XML & Entities inclusion against Inline Tag facilities.

Thu May 22 14:01:35 BST 1997

At 09:52 AM 5/22/97 GMT, Peter Murray-Rust wrote:
>In message <199705220709.JAA28224 at ifhamy.insa-lyon.fr> Alexandre Mutel
writes:

>No, you can use XML-LINK to refer to part of the current document, as well
>as to external documents.  If the external documents are XML then it is
>often straightforward to include them, but only if they have the same DOCTYPE
>If they have different DOCTYPEs we have a namespace problem and we are still
>wrestling with that one (e.g.
>
><CML>
>The rate of this reaction is given by 
><A HREF="eqn1.xml">equation 1</A>
></CML>
>where eqn1.xml might be written in MathML.  
>)

There is *NOT* a name space problem in this case.  The document "eqnl.xml"
is *parsed* outside the scope of the document that references (it is
semantically and functionally identical to a SUBDOC reference in normal
SGML).  Once the document is parsed, the result of that parsing is
combined, by application-specific means, with the document tree of the
referencing document.  At that point, things like content model constraints
are irrelevant and there are *NO* name space problems. 

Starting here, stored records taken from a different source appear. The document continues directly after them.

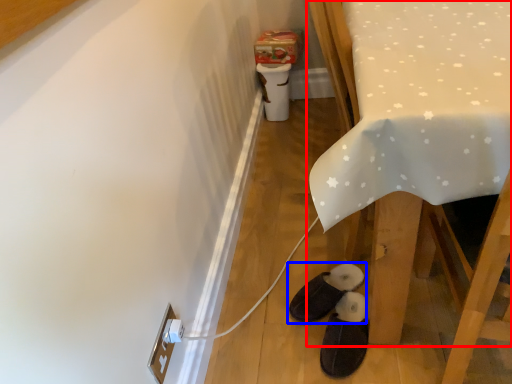 Question: Which object is further to the camera taking this photo, furniture (highlighted by a red box) or footwear (highlighted by a blue box)?

Choices:
 (A) furniture
 (B) footwear

Answer: (B) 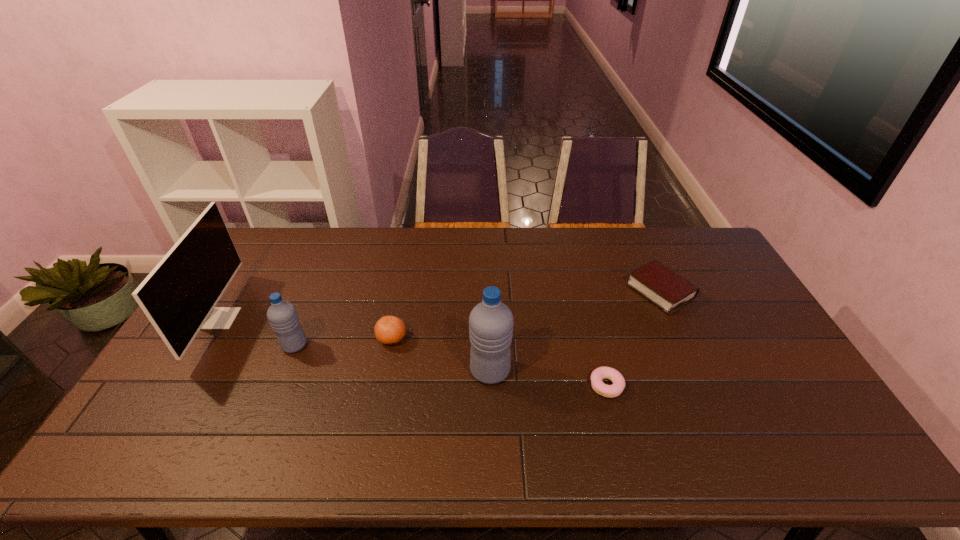 Identify the location of free point that keeps the water bottles evenly spaced on the right. (708, 400). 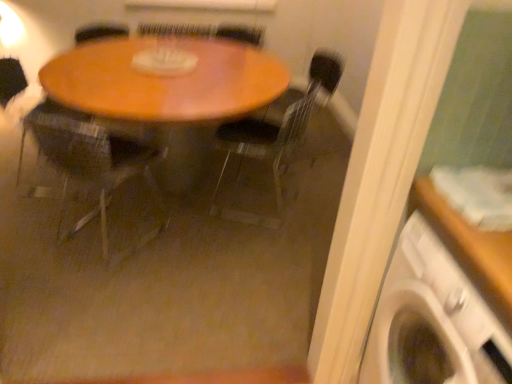 Question: Is white plastic washing machine at lower right at the right side of wooden armchair at center?

Choices:
 (A) no
 (B) yes

Answer: (B)

Question: Is white plastic washing machine at lower right at the left side of wooden armchair at center?

Choices:
 (A) no
 (B) yes

Answer: (A)

Question: Does white plastic washing machine at lower right contain wooden armchair at center?

Choices:
 (A) no
 (B) yes

Answer: (A)

Question: From a real-world perspective, is white plastic washing machine at lower right on top of wooden armchair at center?

Choices:
 (A) no
 (B) yes

Answer: (B)

Question: From a real-world perspective, is white plastic washing machine at lower right physically below wooden armchair at center?

Choices:
 (A) yes
 (B) no

Answer: (B)

Question: Considering their positions, is wooden table at center located in front of or behind wooden chair at center, marked as the second chair in a right-to-left arrangement?

Choices:
 (A) behind
 (B) front

Answer: (A)

Question: In terms of height, does wooden table at center look taller or shorter compared to wooden chair at center, which appears as the first chair when viewed from the left?

Choices:
 (A) tall
 (B) short

Answer: (B)

Question: In terms of size, does wooden table at center appear bigger or smaller than wooden chair at center, marked as the second chair in a right-to-left arrangement?

Choices:
 (A) small
 (B) big

Answer: (B)

Question: In the image, is wooden table at center on the left side or the right side of wooden chair at center, marked as the second chair in a right-to-left arrangement?

Choices:
 (A) left
 (B) right

Answer: (B)

Question: In terms of size, does transparent plastic chair at center, which ranks as the first chair in right-to-left order, appear bigger or smaller than wooden armchair at center?

Choices:
 (A) small
 (B) big

Answer: (B)

Question: From the image's perspective, is transparent plastic chair at center, which ranks as the first chair in right-to-left order, located above or below wooden armchair at center?

Choices:
 (A) below
 (B) above

Answer: (A)

Question: In the image, is transparent plastic chair at center, which ranks as the first chair in right-to-left order, positioned in front of or behind wooden armchair at center?

Choices:
 (A) behind
 (B) front

Answer: (B)

Question: Is transparent plastic chair at center, which ranks as the first chair in right-to-left order, to the left or to the right of wooden armchair at center in the image?

Choices:
 (A) right
 (B) left

Answer: (A)

Question: Considering the positions of white plastic washing machine at lower right and wooden table at center in the image, is white plastic washing machine at lower right wider or thinner than wooden table at center?

Choices:
 (A) wide
 (B) thin

Answer: (B)

Question: Is white plastic washing machine at lower right inside or outside of wooden table at center?

Choices:
 (A) inside
 (B) outside

Answer: (B) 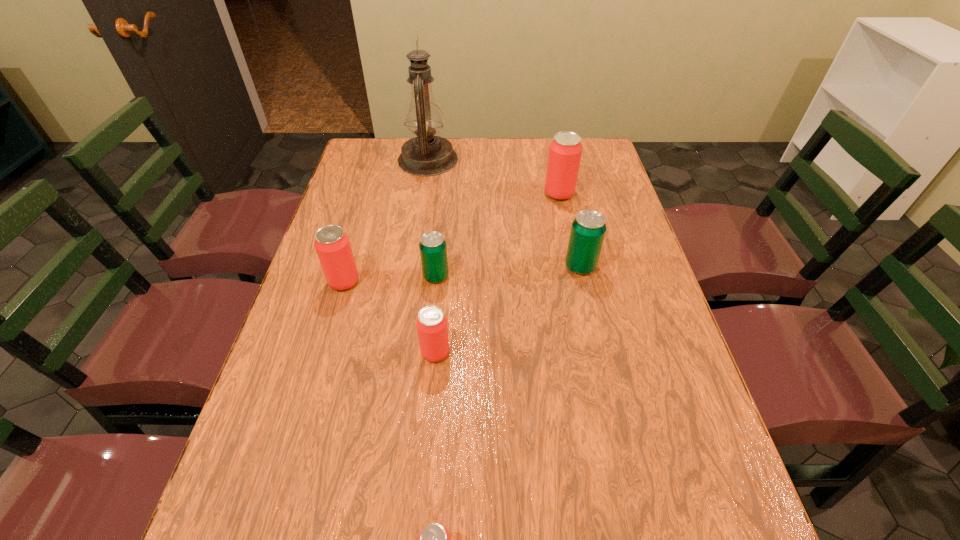 Find the location of a particular element. This screenshot has height=540, width=960. the farthest object is located at coordinates (425, 155).

The height and width of the screenshot is (540, 960). Find the location of `oil lamp`. oil lamp is located at coordinates (425, 155).

Identify the location of the farthest red beer can. click(x=565, y=151).

Find the location of a particular element. This screenshot has height=540, width=960. the farthest beer can is located at coordinates (565, 151).

The width and height of the screenshot is (960, 540). What are the coordinates of `the leftmost red beer can` in the screenshot? It's located at (332, 244).

The image size is (960, 540). I want to click on the leftmost object, so click(332, 244).

Where is `the right teal beer can`? This screenshot has height=540, width=960. the right teal beer can is located at coordinates (588, 229).

Identify the location of the left teal beer can. (433, 250).

Where is `the third biggest red beer can`? the third biggest red beer can is located at coordinates (431, 323).

The width and height of the screenshot is (960, 540). What are the coordinates of `the second nearest red beer can` in the screenshot? It's located at (431, 323). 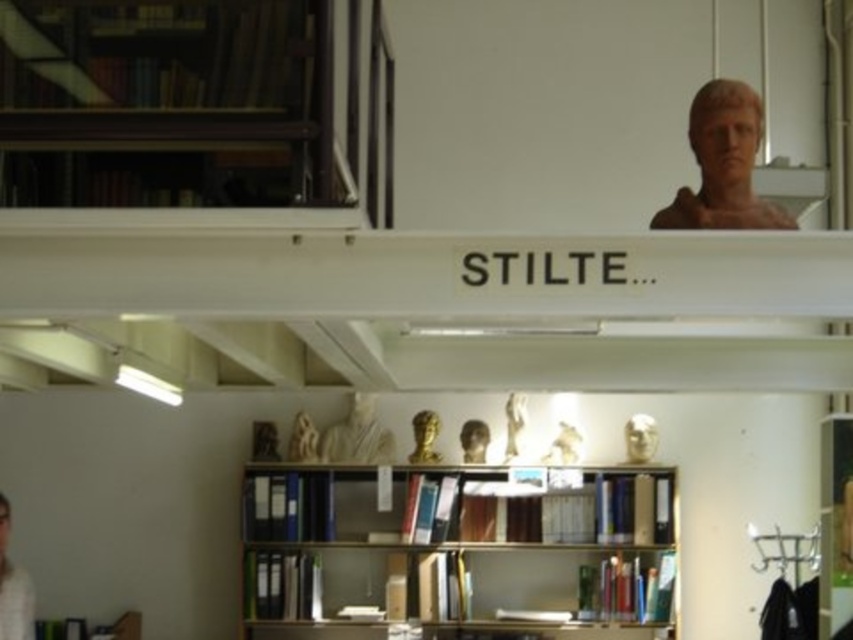 Based on the scene description, where is the matte brown bust at upper right located in the image?

The matte brown bust at upper right is located at point (723, 164).

You are standing in the library scene and want to take a photo of the matte gold bust at center without the white matte person at lower left blocking it. How should you adjust your position?

The white matte person at lower left is in front of the matte gold bust at center. To avoid blocking the view, move to the side so that the white matte person at lower left is no longer between you and the matte gold bust at center.

You are a librarian organizing the library. You need to place a new book on the shelf. The shelf has limited height. Which of the two busts, the matte brown bust at upper right or the matte gold bust at center, would you have to move to make space for the taller book?

The matte brown bust at upper right is much taller than the matte gold bust at center, so you would need to move the matte brown bust at upper right to make space for the taller book. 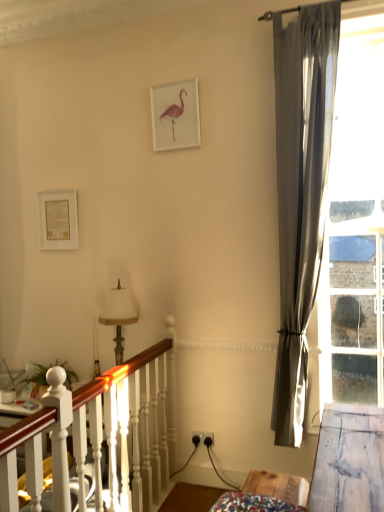 The height and width of the screenshot is (512, 384). What do you see at coordinates (57, 220) in the screenshot?
I see `matte gold picture frame at upper left, acting as the first picture frame starting from the left` at bounding box center [57, 220].

What is the approximate height of white fabric lampshade at center-left?

The height of white fabric lampshade at center-left is 23.80 inches.

You are a GUI agent. You are given a task and a screenshot of the screen. Output one action in this format:
    pyautogui.click(x=<x>, y=<y>)
    Task: Click on the white matte picture frame at upper center, the 2th picture frame in the left-to-right sequence
    The width and height of the screenshot is (384, 512).
    Given the screenshot: What is the action you would take?
    pyautogui.click(x=175, y=115)

Considering the positions of objects matte gold picture frame at upper left, acting as the first picture frame starting from the left, and wooden table at lower right in the image provided, who is more to the right, matte gold picture frame at upper left, acting as the first picture frame starting from the left, or wooden table at lower right?

Positioned to the right is wooden table at lower right.

From the image's perspective, is matte gold picture frame at upper left, which is the second picture frame in right-to-left order, located above or below wooden table at lower right?

matte gold picture frame at upper left, which is the second picture frame in right-to-left order, is above wooden table at lower right.

Who is more distant, matte gold picture frame at upper left, acting as the 1th picture frame starting from the back, or wooden table at lower right?

matte gold picture frame at upper left, acting as the 1th picture frame starting from the back.

Does point (183, 90) come in front of point (323, 216)?

That is False.

From a real-world perspective, which object rests below the other?

In real-world perspective, satin gray curtain at right is lower.

From the picture: From the image's perspective, is white matte picture frame at upper center, the 2th picture frame in the left-to-right sequence, located beneath satin gray curtain at right?

No.

Looking at this image, which is more to the left, white matte picture frame at upper center, placed as the first picture frame when sorted from front to back, or satin gray curtain at right?

From the viewer's perspective, white matte picture frame at upper center, placed as the first picture frame when sorted from front to back, appears more on the left side.

From the image's perspective, which object appears higher, white matte picture frame at upper center, which is counted as the first picture frame, starting from the right, or white wooden bed frame at lower left?

white matte picture frame at upper center, which is counted as the first picture frame, starting from the right.

Would you consider white matte picture frame at upper center, positioned as the first picture frame in top-to-bottom order, to be distant from white wooden bed frame at lower left?

Yes, white matte picture frame at upper center, positioned as the first picture frame in top-to-bottom order, and white wooden bed frame at lower left are quite far apart.

What's the angular difference between white matte picture frame at upper center, the 2th picture frame in the left-to-right sequence, and white wooden bed frame at lower left's facing directions?

white matte picture frame at upper center, the 2th picture frame in the left-to-right sequence, and white wooden bed frame at lower left are facing 89.1 degrees away from each other.

Which object is more forward, white matte picture frame at upper center, positioned as the first picture frame in top-to-bottom order, or white wooden bed frame at lower left?

white wooden bed frame at lower left.

Based on their sizes in the image, would you say clear glass window at right is bigger or smaller than white matte picture frame at upper center, the 2th picture frame when ordered from bottom to top?

Clearly, clear glass window at right is larger in size than white matte picture frame at upper center, the 2th picture frame when ordered from bottom to top.

Looking at this image, who is taller, clear glass window at right or white matte picture frame at upper center, positioned as the first picture frame in top-to-bottom order?

clear glass window at right.

How different are the orientations of clear glass window at right and white matte picture frame at upper center, the 2th picture frame when ordered from bottom to top, in degrees?

8.86e-05 degrees separate the facing orientations of clear glass window at right and white matte picture frame at upper center, the 2th picture frame when ordered from bottom to top.

Is clear glass window at right positioned with its back to white matte picture frame at upper center, the 2th picture frame in the left-to-right sequence?

No, clear glass window at right is not facing away from white matte picture frame at upper center, the 2th picture frame in the left-to-right sequence.

In the scene shown: Which object is wider, wooden table at lower right or white matte picture frame at upper center, positioned as the first picture frame in top-to-bottom order?

Wider between the two is wooden table at lower right.

Is wooden table at lower right facing away from white matte picture frame at upper center, which is counted as the first picture frame, starting from the right?

No, white matte picture frame at upper center, which is counted as the first picture frame, starting from the right, is not at the back of wooden table at lower right.

Considering the relative sizes of wooden table at lower right and white matte picture frame at upper center, placed as the first picture frame when sorted from front to back, in the image provided, is wooden table at lower right taller than white matte picture frame at upper center, placed as the first picture frame when sorted from front to back,?

No, wooden table at lower right is not taller than white matte picture frame at upper center, placed as the first picture frame when sorted from front to back.

Would you say wooden table at lower right is outside white matte picture frame at upper center, the 2th picture frame in the left-to-right sequence?

Yes.

Is white wooden bed frame at lower left positioned beyond the bounds of satin gray curtain at right?

Absolutely, white wooden bed frame at lower left is external to satin gray curtain at right.

The image size is (384, 512). What are the coordinates of `curtain that is above the white wooden bed frame at lower left (from the image's perspective)` in the screenshot? It's located at (301, 193).

Is white wooden bed frame at lower left wider than satin gray curtain at right?

In fact, white wooden bed frame at lower left might be narrower than satin gray curtain at right.

Which is more to the right, white wooden bed frame at lower left or satin gray curtain at right?

Positioned to the right is satin gray curtain at right.

How many degrees apart are the facing directions of wooden table at lower right and clear glass window at right?

94.6 degrees separate the facing orientations of wooden table at lower right and clear glass window at right.

Which of these two, wooden table at lower right or clear glass window at right, is wider?

With larger width is wooden table at lower right.

Can we say wooden table at lower right lies outside clear glass window at right?

Absolutely, wooden table at lower right is external to clear glass window at right.

From a real-world perspective, does wooden table at lower right sit lower than clear glass window at right?

Yes.

At what (x,y) coordinates should I click in order to perform the action: click on furniture in front of the matte gold picture frame at upper left, which is the second picture frame in right-to-left order. Please return your answer as a coordinate pair (x, y). The image size is (384, 512). Looking at the image, I should click on (278, 486).

The height and width of the screenshot is (512, 384). Identify the location of the 1st picture frame to the left of the satin gray curtain at right, starting your count from the anchor. (175, 115).

Considering their positions, is wooden table at lower right positioned closer to white matte picture frame at upper center, acting as the second picture frame starting from the back, than satin gray curtain at right?

satin gray curtain at right.

Looking at the image, which one is located closer to white wooden bed frame at lower left, wooden table at lower right or white fabric lampshade at center-left?

white fabric lampshade at center-left lies closer to white wooden bed frame at lower left than the other object.

Looking at the image, which one is located closer to white fabric lampshade at center-left, clear glass window at right or wooden table at lower right?

wooden table at lower right.

Based on their spatial positions, is matte gold picture frame at upper left, placed as the 1th picture frame when sorted from bottom to top, or white matte picture frame at upper center, which is counted as the first picture frame, starting from the right, further from wooden table at lower right?

white matte picture frame at upper center, which is counted as the first picture frame, starting from the right, lies further to wooden table at lower right than the other object.

When comparing their distances from white fabric lampshade at center-left, does matte gold picture frame at upper left, which is the second picture frame in right-to-left order, or white matte picture frame at upper center, the 2th picture frame when ordered from bottom to top, seem further?

Among the two, white matte picture frame at upper center, the 2th picture frame when ordered from bottom to top, is located further to white fabric lampshade at center-left.

From the image, which object appears to be farther from white wooden bed frame at lower left, wooden table at lower right or white matte picture frame at upper center, positioned as the first picture frame in top-to-bottom order?

white matte picture frame at upper center, positioned as the first picture frame in top-to-bottom order.

Based on their spatial positions, is white fabric lampshade at center-left or matte gold picture frame at upper left, acting as the 1th picture frame starting from the back, further from white wooden bed frame at lower left?

matte gold picture frame at upper left, acting as the 1th picture frame starting from the back, is positioned further to the anchor white wooden bed frame at lower left.

Estimate the real-world distances between objects in this image. Which object is closer to satin gray curtain at right, matte gold picture frame at upper left, placed as the 1th picture frame when sorted from bottom to top, or white wooden bed frame at lower left?

The object closer to satin gray curtain at right is white wooden bed frame at lower left.

Where is `bed frame between matte gold picture frame at upper left, the 2th picture frame in the top-to-bottom sequence, and clear glass window at right from left to right`? The height and width of the screenshot is (512, 384). bed frame between matte gold picture frame at upper left, the 2th picture frame in the top-to-bottom sequence, and clear glass window at right from left to right is located at coordinates (96, 437).

You are a GUI agent. You are given a task and a screenshot of the screen. Output one action in this format:
    pyautogui.click(x=<x>, y=<y>)
    Task: Click on the bay window between white matte picture frame at upper center, placed as the first picture frame when sorted from front to back, and wooden table at lower right, in the vertical direction
    
    Given the screenshot: What is the action you would take?
    pyautogui.click(x=353, y=232)

I want to click on table lamp situated between matte gold picture frame at upper left, the 2th picture frame in the top-to-bottom sequence, and clear glass window at right from left to right, so click(118, 316).

The height and width of the screenshot is (512, 384). In order to click on furniture between matte gold picture frame at upper left, acting as the 1th picture frame starting from the back, and satin gray curtain at right from left to right in this screenshot , I will do `click(278, 486)`. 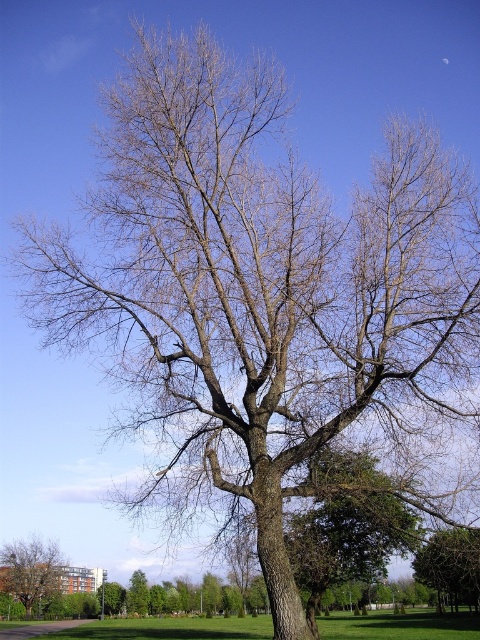 You are standing in the park and see the green grass at center and the brown rough tree at center. Which object is located to the right side of the other?

The green grass at center is to the right of the brown rough tree at center.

In a typical implementation, the parsed result of the A element would
include a *pointer* to the parsed result ("grove") of the eqnl.xml
document, rather than literally including that document tree as a direct
child of the CML element or the A element (depending on how you decided to
represent the reference).  Because each document is in its own grove, the
name spaces for the documents are kept separate and there is no conflict.
Applications are free to follow the reference from one grove to another and
behave as if the second document was literally included at the point of
reference.

IT IS VITALLY IMPORTANT to remember the distinction between external text
entities referenced by inline entity reference, which are fragments of the
document string and are always parsed as part of it (when parsed at all),
and references to document entities using addressing from attributes
(either by URL or by attributes with a value prescription of ENTITY or
ENTITIES).

In the latter case, the referenced document is NOT parsed as part of the
referencing document.

Thus, there is a clear semantic difference between the use-by-reference of
text entity references and the use-by-value of document entity references.
[Do I have these two confused? It's early in the morning and I'm still
suffering jet lag.  By use-by-value, I mean you get the thing's value, not
the thing itself.]

The HyTime standard formalizes this notion of use-by-value through the
"value reference" facility, which simply makes explicit the semantic
intended by the A element in the above (that the effective value of the A
element is really the document it refers to).  But it is make very clear
that a value reference is a *semantic* distinction--it doesn't change the
way the source data is parsed.

One confusion factor here is that, unlike SGML today (but not in the near
future), if an XML file has no DOCTYPE declaration it can be used as either
an external text entity (parsed in the context of its reference) or as a
document entity (parsed in isolation), and you can't tell by looking at the
entity which it was intended to be.  In a very real sense, XML is saying
that all external entities are either subdocuments or documents, even
though XML doesn't include the formal notion of subdocument as in SGML.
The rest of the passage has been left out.